Key points
- ASX hydrogen shares have just come off a roaring year, but there're not without risks
- Acorn Capital portfolio manager Risk Squire warns the sector's participants will likely face growing pains
- He cautions would-be investors to keep an open mind and consider the risks of buying into a changing space
Hydrogen shares were all the rage in 2021, with some ASX small caps involved in the energy commodity surging as much as 1,300% – recorded by Province Resources Ltd (ASX: PRL) – last year.
But are shares focused on the low-carbon energy source still a good investment?
That question was recently addressed by Acorn Capital portfolio manager Rick Squire. Here's what Squire believes those that are bullish on hydrogen in 2022 should look out for.
What risks might face those investing in ASX hydrogen shares?
There's no denying the future for hydrogen looks bright. As the world looks to decarbonisation, hydrogen – particularly, 'green' hydrogen, made using renewable energy – appears to hold answers to many tricky questions.
But, while no investment can be guaranteed, there are certain risks that come from investing in new industries.
In a piece published by Livewire, Squire offered 2 key insights that could be useful for ASX investors looking to get involved before hydrogen shares go 'mainstream'.

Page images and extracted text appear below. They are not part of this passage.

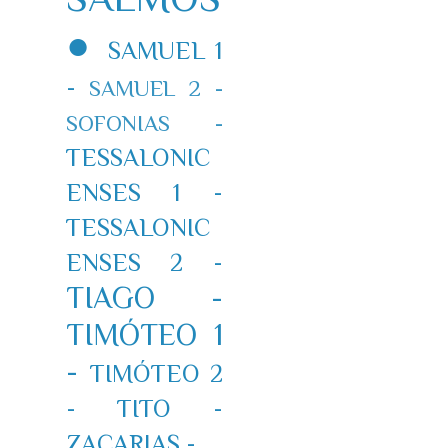
●
SAMUEL 1
-
SAMUEL 2 -
SOFONIAS -
TESSALONIC
ENSES 1 -
TESSALONIC
ENSES 2 -
TIAGO -
TIMÓTEO 1
-
TIMÓTEO 2
-
TITO -
ZACARIAS -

The first, be aware of the market's need for growth and the time that growth will likely take.
As Squire said, the market for hydrogen is currently small and it's costly to manufacture the element.
While such issues are being actively addressed by those working in the space, others aren't as easy to get around. Squire commented:
[H]ydrogen gas is highly flammable, has very low density, requires ultra-low temperatures to keep it liquid and has a propensity to leak and to weaken metal or polyethylene pipes. This makes storage and long-distance transportation less efficient than for liquified natural gas.
Bypassing these fundamental challenges will likely take time. Additionally, applications for hydrogen in key sectors, and even methods to commercially produce the element, could be a while away. Squire wrote:
[Fortescue Metals Group Limited (ASX: FMG)] modified a dump truck to operate on green hydrogen, but it only ran for 20 minutes. Therefore, the initial application of green hydrogen will probably be very limited and small in scale. It will scale-up, but this will take time.
The second warning Squire gives to investors looking at ASX hydrogen shares points to the history of innovation. He noted:
When you look back at the adoption of major new technologies in the resources and energy sectors… the early movers were rarely the biggest winners.
Squire said his fund hasn't ruled out investing in ASX hydrogen shares. Rather, it's "consider[ing] the risks when playing with something very explosive".
He also advised keen market watchers to keep an open mind when deciding where in the hydrogen space to invest.
While green hydrogen is seemingly all the rage, blue hydrogen – created using natural gas or coal-fired power – may well be "an important and commercially viable stepping-stone for the sector," said Squire.
Paired with carbon capture and storage, he believes blue hydrogen could embody many of the emission-reduction benefits of its green sibling.